Cicely Tyson is the overwhelming frontrunner to win Best Drama Guest Actress at Gold Derby for her role as Ophelia, Viola Davis' mother on ABC's "How to Get Away with Murder." But she's been in the lead position before and lost — last year we predicted her to win Best Movie/Mini Actress for "The Trip to Bountiful" instead of "American Horror Story:Coven" lead Jessica Lange. Can Tyson's role in the "Mama's Here Now" episode bring her a fourth Emmy?
SYNOPSIS: Ophelia walks into the house and starts shouting for Annalise, who it turns out is her daughter. She wakes up Annalise, who's in a bad state because her husband cheated on her and was then murdered. Ophelia tries to throw out all of Sam's things, but Annalise won't let her. When Ophelia calls her by her given name "Anna-May," she yells at her to call her Annalise instead because that's her new name.
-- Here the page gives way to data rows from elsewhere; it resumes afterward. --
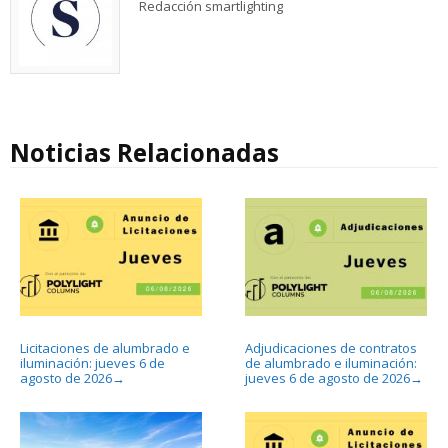
Redacción smartlighting
Noticias Relacionadas
Licitaciones de alumbrado e
Adjudicaciones de contratos
iluminación: jueves 6 de
de alumbrado e iluminación:
agosto de 2026
jueves 6 de agosto de 2026
→
→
Things get tense when Ophelia asks Annalise if she killed Sam, but Annalise simply shakes her head no.
In the kitchen, Annalise reveals that she was raped as a child and asks her mother if she knew, which she did. Ophelia counters by explaining that many girls are raped by men, that's just the way it is. That night, Ophelia is combing Annalise's hair when she reveals the truth of how Annalise's rapist died: Ophelia burned down the house with him inside.
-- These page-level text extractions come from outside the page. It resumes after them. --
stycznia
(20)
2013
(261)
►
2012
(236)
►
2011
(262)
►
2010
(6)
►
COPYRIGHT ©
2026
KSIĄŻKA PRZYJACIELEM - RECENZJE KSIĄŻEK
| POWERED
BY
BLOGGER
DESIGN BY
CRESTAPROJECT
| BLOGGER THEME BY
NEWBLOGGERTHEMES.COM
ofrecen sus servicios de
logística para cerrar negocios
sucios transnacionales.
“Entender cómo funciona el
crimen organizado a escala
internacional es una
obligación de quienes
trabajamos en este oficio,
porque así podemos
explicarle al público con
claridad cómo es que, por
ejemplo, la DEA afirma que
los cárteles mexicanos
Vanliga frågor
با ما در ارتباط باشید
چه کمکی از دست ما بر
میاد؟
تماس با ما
Can this TV legend win for this new role for "Mama's Here Now"? Let's consider the pros and cons:
Tyson has won three Emmys in her long career: Actress of the Year and Lead Actress for "The Autobiography of Miss Jane Pittman" (1974) and Limited Series Supporting Actress for "Oldest Living Confederate Widow Tells All" (1994). As it's been more than 20 years since she last prevailed, academy members may feel the urge to honor her again.
Emmy voters won't be able to take their eyes off the screen during the many scenes between Tyson and Davis. There's lots of emotion, some humor and a really impactful coda that'll surely stick with them when it's time to fill out their final ballots.
Tyson is the overwhelming frontrunner to win Best Drama Guest Actress according to Gold Derby's exclusive rankings that combine the predictions of our Experts, Editors and Users. She has near-unanimous odds of 1/5 to claim the trophy.
Last year, many thought Tyson was a slam dunk to take hoe an Emmy for recreating her Tony-winning turn in "The Trip to Bountiful." Might we be overestimating Tyson's chances yet again?
Despite this being the "guest" category, Tyson could be hurt by the fact that she only appeared in one episode. The last time a guest actress won the drama Emmy for a one-and-done performance was Ann-Margret in 2010 for "Law & Order: Special Victims Unit." In recent years, voters have favored recurring performances in these guest races.
Will the Emmys embrace a primetime soap opera like "How to Get Away with Murder"? That remains to be seen.